The Benefits of Banking In One Place
The biggest benefit of having everything in one place is the time savings. Assuming you use a site like Mint or Adaptu, you are already tracking everything in one place. Even if you take advantage of one of those free services, there are other time savers to having things in one place.
For starters, you only need one customer service contact for various issues. Are you changing your address? One form. Need online bank statements? One website, often one statement. Need to pay your credit card and other bills? One bill pay site to visit.
You can also transfer money instantly between accounts, which is helpful if you need to move money around quickly. Moving between banks can take up to three days with the ACH system.
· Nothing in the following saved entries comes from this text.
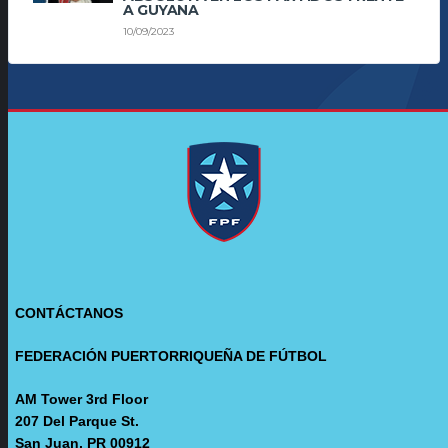
A GUYANA
10/09/2023
CONTÁCTANOS
FEDERACIÓN PUERTORRIQUEÑA DE FÚTBOL
AM Tower 3rd Floor
207 Del Parque St.
San Juan, PR 00912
Keeping everything under one roof can also save you money. Many banks offer special deals to customers with multiple accounts. There’s no need to worry about inactivity fees at one bank while your main account is elsewhere. And, you are less likely to miss a credit card payment if it is at the bank website you use every day.
Banks are also more likely to waive fees for good customers. For example, I once had to send a bank wire from my checking account. A wire fee was $20, but they waived it (without my asking) because I have had a good relationship with the company.
The Benefits of Banking In Multiple Places
While it is nice to have instant transfers and keep everything in one place, it is not always a good idea to keep everything together, primarily because you won’t have as much control of your accounts.
As a banker, I once had a customer that screwed up badly. She didn’t make payments on her debt for months, answer our calls, answer her mail, or reach out to us. She owed a few thousand dollars, and the bank didn’t want to have to write it all off. It’s likely she didn’t notice that we had the right to take money from her checking or savings account to pay the delinquent bills that she owed us according to her loan agreement, which the bank eventually did.
Do not have your direct deposit going into a bank account at a bank to which you owe money. If you are not paying off your debt and get a direct deposit, the bank can (and likely will) garnish your paycheck to pay off the outstanding debt, even without asking first. There may be terms in your loan agreement that allow the bank to do that.
Easier to Remedy Issues
If you experience bad customer service from your credit card company, it is easy enough to move your account. If you have a poor experience at your bank and only have one account there, it’s not that big of a deal.
But if everything is at one bank, you are stuck. You don’t have any recourse if you have bad service or an irreconcilable problem. You can always try a manager or try for a ‘good customer’ refund or discount, but you can’t really control anything.
The Final Word on Banking
Banks seek to build customer relationships and cover all of the customer’s banking needs, including checking and savings accounts, credit cards, and loans.
If you’re looking for a bank, carefully consider your financial situation, habits, and goals to determine which one may be right for you.